▸ Required work
Only one stretch of the data below is needed. Output the lines from the one with "Вам нужен диплом или курсовая?" up to and including the one with "исправления к работе?", exactly as they stand.

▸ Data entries

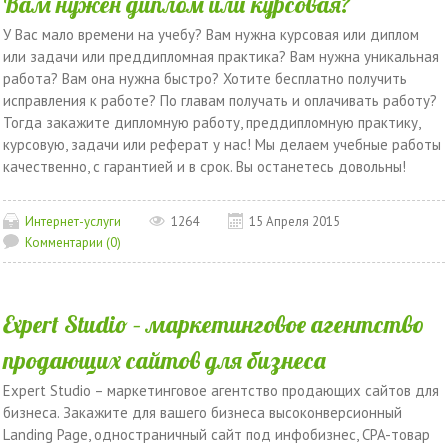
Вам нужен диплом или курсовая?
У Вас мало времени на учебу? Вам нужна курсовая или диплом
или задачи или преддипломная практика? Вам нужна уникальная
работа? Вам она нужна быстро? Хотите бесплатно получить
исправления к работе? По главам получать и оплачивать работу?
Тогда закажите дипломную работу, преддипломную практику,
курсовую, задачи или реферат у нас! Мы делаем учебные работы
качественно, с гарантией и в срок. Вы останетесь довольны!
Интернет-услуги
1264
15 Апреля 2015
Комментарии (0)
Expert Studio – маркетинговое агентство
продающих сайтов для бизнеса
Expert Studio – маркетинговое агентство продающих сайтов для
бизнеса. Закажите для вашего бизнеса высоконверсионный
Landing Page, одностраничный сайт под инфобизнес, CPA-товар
---
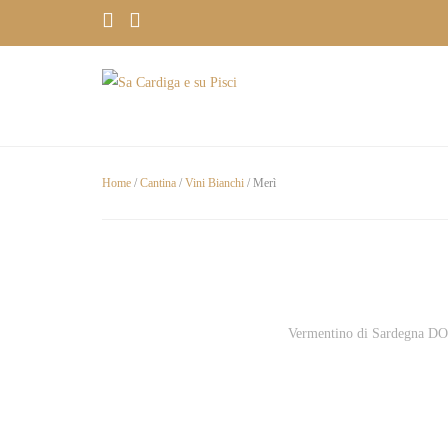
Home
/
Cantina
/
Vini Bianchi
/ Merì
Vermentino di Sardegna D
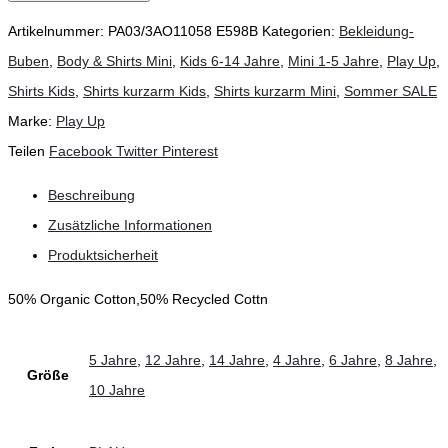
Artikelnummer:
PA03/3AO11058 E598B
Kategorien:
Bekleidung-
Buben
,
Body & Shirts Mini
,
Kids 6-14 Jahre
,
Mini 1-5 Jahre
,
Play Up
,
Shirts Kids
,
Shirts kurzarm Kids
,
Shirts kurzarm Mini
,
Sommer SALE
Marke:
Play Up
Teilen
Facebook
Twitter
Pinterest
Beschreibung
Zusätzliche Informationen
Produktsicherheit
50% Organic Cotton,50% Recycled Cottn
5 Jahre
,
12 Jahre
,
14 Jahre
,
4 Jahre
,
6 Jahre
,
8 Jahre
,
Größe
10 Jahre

▸ Solution to the exercise
Вам нужен диплом или курсовая?
У Вас мало времени на учебу? Вам нужна курсовая или диплом
или задачи или преддипломная практика? Вам нужна уникальная
работа? Вам она нужна быстро? Хотите бесплатно получить
исправления к работе? По главам получать и оплачивать работу?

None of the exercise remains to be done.